Zenith and J.P. Morgan plan to focus on real estate options in up-front areas in major metros and high-growth areas across the United States. By the end of February 2022, the joint venture expects to have concluded $125 million in purchases.
The joint venture’s portfolio currently includes four properties in Dallas: 2601 Sea Harbor Road, 4801 W. Ledbetter Drive, 6410 Singleton Blvd., and 2118 California Crossing, approximately 27 acres. 2118 California is an enclosed site located 1 mile from Interstate 35 and 10 miles from Dallas Fort Worth Airport. With the help of a loan from FirstCapital Bank of Texas, the joint venture purchased the asset from an Anani Pumping business.
Industrial’s rising star
Outdoor storage is becoming valued among consumers and those seeking a safe and attractive resting spot for their cash in the industrial real estate sector. For starters, as detailed in a Fall 2021 research by real estate firm Stan Johnson Co., industrial outdoor storage sites, also known as industrial service facilities, are commonly found in infill locations and are in short supply, resulting in higher residual values than conventional industrial assets. There’s a lot more to the specialty to pique an investor’s interest.
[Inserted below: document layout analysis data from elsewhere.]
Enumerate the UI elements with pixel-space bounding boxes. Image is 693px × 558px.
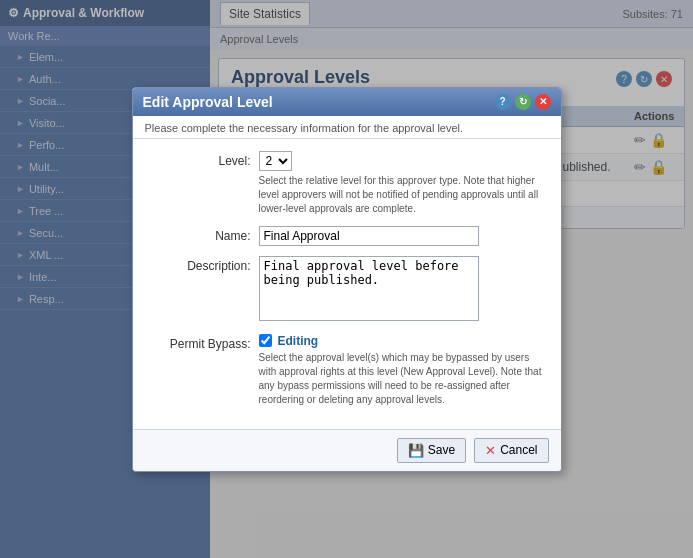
dialog-refresh-button[interactable]: ↻ (515, 94, 531, 110)
checkbox-row: Editing (259, 334, 545, 348)
level-hint: Select the relative level for this appro… (259, 174, 545, 216)
dialog-subtitle: Please complete the necessary informatio… (133, 116, 561, 139)
name-label: Name: (149, 226, 259, 243)
edit-dialog: Edit Approval Level ? ↻ ✕ Please complet… (132, 87, 562, 472)
dialog-body: Level: 1 2 Select the relative level for… (133, 139, 561, 429)
level-label: Level: (149, 151, 259, 168)
cancel-icon: ✕ (485, 443, 496, 458)
dialog-title: Edit Approval Level (143, 94, 273, 110)
level-content: 1 2 Select the relative level for this a… (259, 151, 545, 216)
name-content (259, 226, 545, 246)
permit-bypass-option: Editing (278, 334, 319, 348)
description-textarea[interactable]: Final approval level before being publis… (259, 256, 479, 321)
name-row: Name: (149, 226, 545, 246)
dialog-help-button[interactable]: ? (495, 94, 511, 110)
dialog-icons: ? ↻ ✕ (495, 94, 551, 110)
name-input[interactable] (259, 226, 479, 246)
permit-bypass-checkbox[interactable] (259, 334, 272, 347)
cancel-button[interactable]: ✕ Cancel (474, 438, 548, 463)
dialog-titlebar: Edit Approval Level ? ↻ ✕ (133, 88, 561, 116)
permit-bypass-hint: Select the approval level(s) which may b… (259, 351, 545, 407)
dialog-footer: 💾 Save ✕ Cancel (133, 429, 561, 471)
save-icon: 💾 (408, 443, 424, 458)
level-select[interactable]: 1 2 (259, 151, 292, 171)
cancel-label: Cancel (500, 443, 537, 457)
dialog-close-button[interactable]: ✕ (535, 94, 551, 110)
permit-bypass-row: Permit Bypass: Editing Select the approv… (149, 334, 545, 407)
save-button[interactable]: 💾 Save (397, 438, 466, 463)
description-label: Description: (149, 256, 259, 273)
description-content: Final approval level before being publis… (259, 256, 545, 324)
level-row: Level: 1 2 Select the relative level for… (149, 151, 545, 216)
dialog-overlay: Edit Approval Level ? ↻ ✕ Please complet… (0, 0, 693, 558)
description-row: Description: Final approval level before… (149, 256, 545, 324)
save-label: Save (428, 443, 455, 457)
permit-bypass-label: Permit Bypass: (149, 334, 259, 351)
permit-bypass-content: Editing Select the approval level(s) whi… (259, 334, 545, 407)
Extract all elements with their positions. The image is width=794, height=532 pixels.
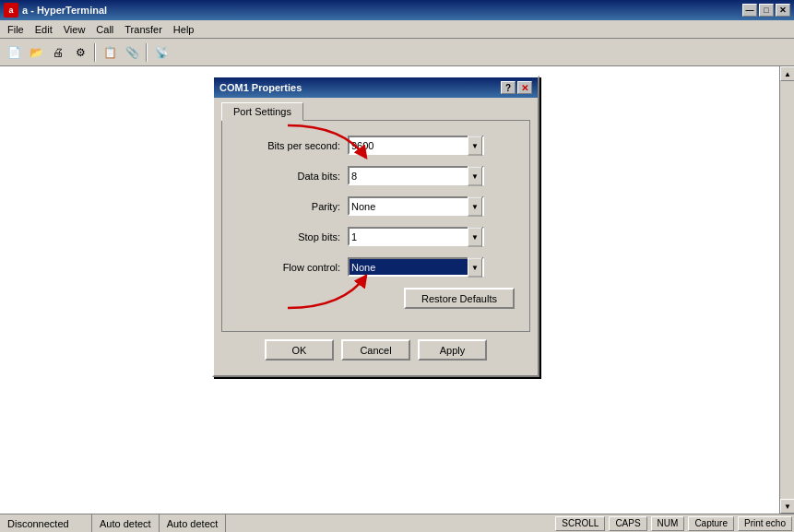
scroll-up-button[interactable]: ▲ xyxy=(780,66,794,81)
bits-per-second-row: Bits per second: 9600 xyxy=(237,136,515,155)
toolbar-open[interactable]: 📂 xyxy=(26,42,46,63)
scroll-down-button[interactable]: ▼ xyxy=(780,499,794,514)
close-button[interactable]: ✕ xyxy=(776,4,790,17)
flow-control-wrapper: None xyxy=(348,257,484,277)
dialog-help-button[interactable]: ? xyxy=(501,81,516,94)
caps-badge: CAPS xyxy=(609,516,646,531)
parity-label: Parity: xyxy=(237,201,348,212)
app-title: a - HyperTerminal xyxy=(22,5,742,16)
toolbar-properties[interactable]: ⚙ xyxy=(70,42,90,63)
print-echo-badge: Print echo xyxy=(738,516,792,531)
main-area: ▲ ▼ COM1 Properties ? ✕ Port Settings xyxy=(0,66,794,514)
tab-content: Bits per second: 9600 Data bits: 8 xyxy=(221,120,530,332)
bits-per-second-select[interactable]: 9600 xyxy=(348,136,484,155)
data-bits-label: Data bits: xyxy=(237,171,348,182)
dialog-close-button[interactable]: ✕ xyxy=(517,81,532,94)
tab-control: Port Settings xyxy=(214,98,538,332)
dialog-title-bar: COM1 Properties ? ✕ xyxy=(214,77,538,98)
toolbar: 📄 📂 🖨 ⚙ 📋 📎 📡 xyxy=(0,39,794,66)
toolbar-connect[interactable]: 📡 xyxy=(151,42,172,63)
scroll-badge: SCROLL xyxy=(555,516,605,531)
scrollbar[interactable]: ▲ ▼ xyxy=(779,66,794,514)
dialog-title: COM1 Properties xyxy=(219,82,501,93)
stop-bits-select[interactable]: 1 xyxy=(348,227,484,246)
toolbar-copy[interactable]: 📋 xyxy=(100,42,120,63)
flow-control-row: Flow control: None xyxy=(237,257,515,277)
status-bar: Disconnected Auto detect Auto detect SCR… xyxy=(0,514,794,532)
apply-button[interactable]: Apply xyxy=(418,339,487,361)
menu-view[interactable]: View xyxy=(58,22,91,37)
dialog-buttons: OK Cancel Apply xyxy=(214,332,538,375)
bits-per-second-label: Bits per second: xyxy=(237,140,348,151)
data-bits-wrapper: 8 xyxy=(348,166,484,185)
toolbar-separator-1 xyxy=(94,43,96,62)
data-bits-row: Data bits: 8 xyxy=(237,166,515,185)
parity-row: Parity: None xyxy=(237,196,515,216)
parity-select[interactable]: None xyxy=(348,196,484,216)
toolbar-new[interactable]: 📄 xyxy=(4,42,24,63)
cancel-button[interactable]: Cancel xyxy=(341,339,410,361)
toolbar-print[interactable]: 🖨 xyxy=(48,42,68,63)
flow-control-select[interactable]: None xyxy=(348,257,484,277)
tab-header: Port Settings xyxy=(221,101,530,120)
menu-call[interactable]: Call xyxy=(90,22,119,37)
restore-defaults-button[interactable]: Restore Defaults xyxy=(404,288,515,309)
num-badge: NUM xyxy=(651,516,685,531)
title-bar-buttons: — □ ✕ xyxy=(742,4,790,17)
app-icon: a xyxy=(4,3,18,18)
status-connection: Disconnected xyxy=(0,514,92,532)
capture-badge: Capture xyxy=(688,516,734,531)
menu-bar: File Edit View Call Transfer Help xyxy=(0,20,794,39)
toolbar-separator-2 xyxy=(146,43,148,62)
menu-help[interactable]: Help xyxy=(168,22,200,37)
status-detect-2: Auto detect xyxy=(160,514,227,532)
dialog-title-buttons: ? ✕ xyxy=(501,81,532,94)
stop-bits-wrapper: 1 xyxy=(348,227,484,246)
data-bits-select[interactable]: 8 xyxy=(348,166,484,185)
restore-row: Restore Defaults xyxy=(237,288,515,309)
parity-wrapper: None xyxy=(348,196,484,216)
flow-control-label: Flow control: xyxy=(237,262,348,273)
stop-bits-label: Stop bits: xyxy=(237,231,348,242)
bits-per-second-wrapper: 9600 xyxy=(348,136,484,155)
maximize-button[interactable]: □ xyxy=(759,4,774,17)
com1-properties-dialog: COM1 Properties ? ✕ Port Settings xyxy=(212,76,539,377)
minimize-button[interactable]: — xyxy=(742,4,757,17)
ok-button[interactable]: OK xyxy=(265,339,334,361)
status-detect-1: Auto detect xyxy=(92,514,160,532)
menu-transfer[interactable]: Transfer xyxy=(119,22,168,37)
menu-edit[interactable]: Edit xyxy=(30,22,58,37)
title-bar: a a - HyperTerminal — □ ✕ xyxy=(0,0,794,20)
stop-bits-row: Stop bits: 1 xyxy=(237,227,515,246)
toolbar-paste[interactable]: 📎 xyxy=(122,42,142,63)
tab-port-settings[interactable]: Port Settings xyxy=(221,102,303,121)
menu-file[interactable]: File xyxy=(2,22,30,37)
“The tenant renewal rate in this category is also quite high, owing in part to the limited supply of similar buildings and higher-than-average replacement prices.” According to the Stan Johnson research, “many of these facilities are poised for future alternate uses, but most landlords find that re-tenanting is just not an issue.” “Supply is scarce, and tenants in this sector benefit from the e-commerce and building booms, which show no signs of slowing down.” That produces stickiness that more typical industrial facilities don’t always have, which helps tenants stay put.”
Imperium Capital, which said in September 2021 that it spends more than $250 million in industrial outdoor storage assets over the next year, is another company targeting the IOS sub-sector. In three transactions in the third quarter of 2021, Rexford Industrial Realty acquired around 110 acres of income-producing, low-coverage industrial outdoor storage sites.
Conclusion
The leading JP Morgan and prominent Zenith IOS have formed a new venture to develop a national industrial outdoor storage (IOS) platform. The platform will build an institutional portfolio of IOS assets to suit expanding user demand across supply chain networks. By the end of February, the joint venture should have completed approximately $125 million in acquisitions.